The view from Yes for EU – Part 2: what are they campaigning for?

Pro-EU groups south of the border – what are they campaigning for?

by Morag Williamson, Yes for EU team

It’s great to see that pro-EU organisations based south of the border are alive and kicking, including the European Movement UK (EMUK), Grassroots for Europe (GfE), and National Rejoin March (NRM). In Yes for EU we naturally focus our campaign activities on our own twin aims of independence and EU membership for Scotland, however we also support in spirit the pro-EU efforts by England-based groups.

European Movement UK street stall
Image credit: europeanmovement.co.uk

Note, however, that these groups do not constitute a homogeneous movement – they vary in their pro-EU aims. The European Movement UK (EMUK) is the foremost and most influential of the England-based pro-EU organisations. Their leadership team currently comprises Mike Galsworthy, Caroline Lucas and Dominic Grieve, all with impeccable anti-Brexit credentials. According to their website, EMUK’s perspective on the EU-UK relationship is that: “The UK’s economic and political interests, and the global pursuit of our shared values of peace, freedom, democracy, human rights and the rule of law are best achieved through the UK rebuilding closer ties with the European Union [my italics]…. The European Movement’s mission now is to address head-on the issue that UK politics is avoiding: acknowledging and highlighting the damaging impacts of Britain’s decision to leave the European Union. It is in the UK’s national interest to reverse that damage and build back our relationship with the EU.” [my italics]. All good stuff, but there is no mention of seeking EU membership; EMUK’s vision for the UK is evidently not to Rejoin.

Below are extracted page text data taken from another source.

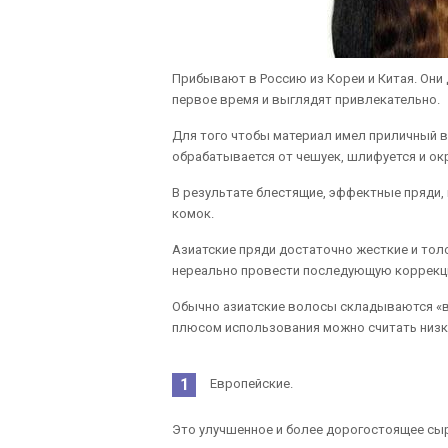
Прибывают в Россию из Кореи и Китая. Они
первое время и выглядят привлекательно.
Для того чтобы материал имел приличный в
обрабатывается от чешуек, шлифуется и ок
В результате блестящие, эффектные пряди,
комок.
Азиатские пряди достаточно жесткие и толс
нереально провести последующую коррекци
Обычно азиатские волосы складываются «в
плюсом использования можно считать низк
Европейские.
Это улучшенное и более дорогостоящее сыр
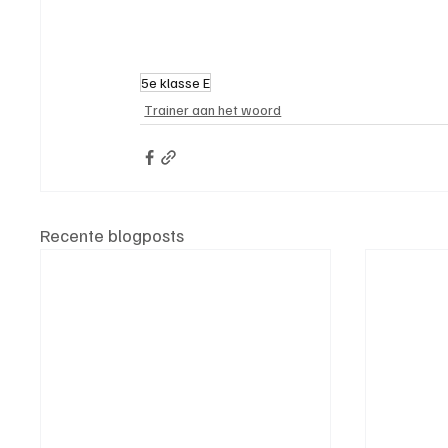
5e klasse E
Trainer aan het woord
Recente blogposts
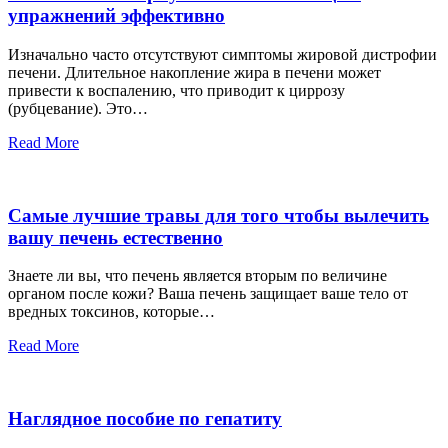
упражнений эффективно
Изначально часто отсутствуют симптомы жировой дистрофии
печени. Длительное накопление жира в печени может
привести к воспалению, что приводит к циррозу
(рубцевание). Это…
Read More
Самые лучшие травы для того чтобы вылечить
вашу печень естественно
Знаете ли вы, что печень является вторым по величине
органом после кожи? Ваша печень защищает ваше тело от
вредных токсинов, которые…
Read More
Наглядное пособие по гепатиту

European Movement in Scotland President’s Blog, August 2024
Image credit: euromovescotland.org.uk

This aim of ‘rebuilding closer ties with the EU’ is a gradualist or incrementalist approach, which urges the UK government to negotiate with the EU to obtain specific benefits step-by-step, such as access to the single market and customs union, freedom of movement, visas for artists and musicians, full access to Erasmus and European research programmes etc. The European Movement in Scotland (EMiS) appears to be adopting this approach too. In a letter published in the National (22/10/2024), EMiS Chair David Clarke states that their “ambition is to see Scotland back inside the institutions of the EU at the earliest possible time”. This stops short of saying they want Scotland to be a member, or even that they want the UK to be a member again. It also fails to elaborate on Scotland’s possible routes back to EU membership – ie either via independence or as part of the UK – but setting that important issue aside for the moment, the point here is that instead of campaigning for Scotland or the UK to join/rejoin, EMUK and EMiS see the UK Labour government as the best hope of trying to recover, piecemeal, some of our lost EU benefits (reminder: this is a government that has stated time and again that it will ‘make Brexit work’, with a leader who says Britain will not rejoin the EU in his lifetime).

A contrasting approach is presented by another England-based pro-EU organisation, Reboot Britain. It has published a ‘White Paper’ by its founder, Peter Cook, who puts a detailed cross-party case for the UK to rejoin the EU. The paper sets out ‘Five Strategies to Rejoin’, and the group is pursuing a campaign of letter-writing to MPs and high-profile figures to seek support for Rejoining outright. The paper is here: Reboot Britain – Rejoin EU.pdf – Google Drive. There are online meetings every Monday evening at 8pm, open to everyone interested, and full details of the campaign are here.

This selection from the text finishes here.